Article rédigé par Laurent Ribadeau Dumas
France Télévisions
Publié
Temps de lecture : 7min
La chancelière allemande Angela Merkel, le président français François Hollande (de dos) et le Premier ministre grec Alexis Tsipras le 12 juillet 2015 à Bruxelles (AFP - John MACDOUGALL)

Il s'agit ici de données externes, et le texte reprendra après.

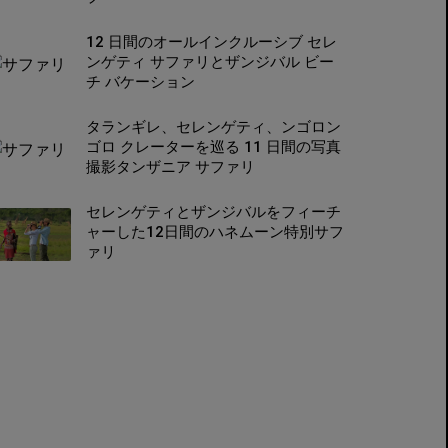
12 日間のオールインクルーシブ セレ
ンゲティ サファリとザンジバル ビー
チ バケーション
タランギレ、セレンゲティ、ンゴロン
ゴロ クレーターを巡る 11 日間の写真
撮影タンザニア サファリ
セレンゲティとザンジバルをフィーチ
ャーした12日間のハネムーン特別サフ
ァリ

En avril 2015, le Parti socialiste français n’hésitait pas à égratigner l’occupante de la chancellerie, évoquant «l’intransigeance égoïste de la chancelière Merkel, qui ne songe à rien d’autre qu’à l’épargne des déposants outre-Rhin, à la balance commerciale enregistrée par Berlin et à son avenir électoral». Caricature ou réalité ?
 
Le poids de l’histoire
Qu’on le veuille ou non, l’Allemagne reste hantée par le spectre de l’inflation de 1923. Comme le rappelle La Tribune, le 15 novembre 1923, «il fallait 2500 milliards de marks pour un dollar». Une époque «où il fallait une brouette de billets pour affranchir une lettre»… Plus de 90 ans après, on peut penser que l’affaire est loin. Pour autant, cette période dramatique, qui précède de dix ans l’arrivée du nazisme au pouvoir, reste un traumatisme dans la mémoire collective du pays. Et «un élément structurant de la pensée outre-Rhin».
 

Billet allemand de 20 milliards de marks émis pendant la période de l'inflation en 1923 (AFP - ALFREDO DAGLI ORTI / THE ART ARCHIVE / THE PICTURE DESK)

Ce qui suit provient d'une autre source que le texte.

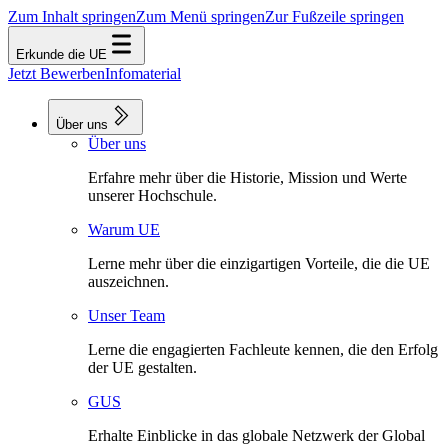
Zum Inhalt springen
Zum Menü springen
Zur Fußzeile springen
Erkunde die UE
Jetzt Bewerben
Infomaterial
Über uns
Über uns
Erfahre mehr über die Historie, Mission und Werte
unserer Hochschule.
Warum UE
Lerne mehr über die einzigartigen Vorteile, die die UE
auszeichnen.
Unser Team
Lerne die engagierten Fachleute kennen, die den Erfolg
der UE gestalten.
GUS
Erhalte Einblicke in das globale Netzwerk der Global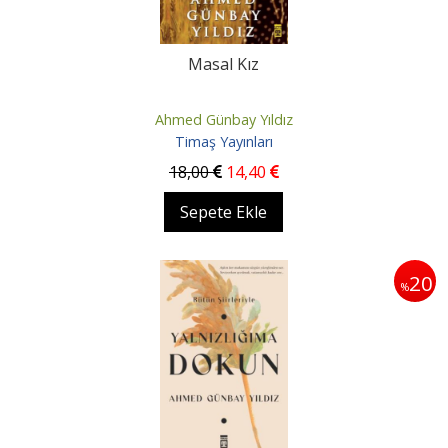
Masal Kız
Ahmed Günbay Yıldız
Timaş Yayınları
18
,00
14
,40
Sepete Ekle
20
%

Dans ce contexte, la stabilité monétaire est, aujourd’hui, un enjeu essentiel. «Il est donc naturel de retrouver cette vision de l’économie dans la conception de l’Europe. Dans les esprits allemands, l’Union européenne est perçue comme un acteur de régulation qui règlemente la stabilité budgétaire, la concurrence…», observe Henrik Uterwedde, chercheur au DFI (Institut franco-allemand de Ludwigsburg).

Et l’Allemagne étant la principale puissance économique de l’Union, elle a forcément marqué de son empreinte et de sa rigueur les institutions de l’UE. Notamment ses institutions économiques et financières comme la BCE, et la mise en place de l’euro avec le traité de Maastricht. De ce point de vue, «les Grecs ont (…) choqué l’Europe en truquant les statistiques et en vivant pendant (des années) au-dessus de leurs moyens», estime Henrik Uterwedde.

L’attitude de l’opinion allemande
D’une manière générale, les Allemands apparaissent massivement opposés à un nouveau plan d’aide à la Grèce. Il n’y a qu’à voir certains titres du quotidien populaire Bild, le plus fort tirage de la presse d’outre-Rhin, pour s’en convaincre. Comme celui de cet article du 27 avril 2010 : «Pourquoi payons-nous des retraites de luxe aux Grecs ? C’est si bon d’être retraité en Grèce». Même si d’autres journaux, tel le réputé Spiegel, insistent sur «le mythe des retraités de luxe grecs»

Clichés ou pas, la CDU de la chancelière Angela Merkel, et les sociaux-démocrates du SPD, les deux partis de la coalition gouvernementale, ne peuvent donc pas facilement faire l’impasse sur l’état d’esprit de l’opinion. D’autant qu’ils regardent avec inquiétude la montée en puissance du parti AfD et celle du mouvement anti-immigrés Pegida.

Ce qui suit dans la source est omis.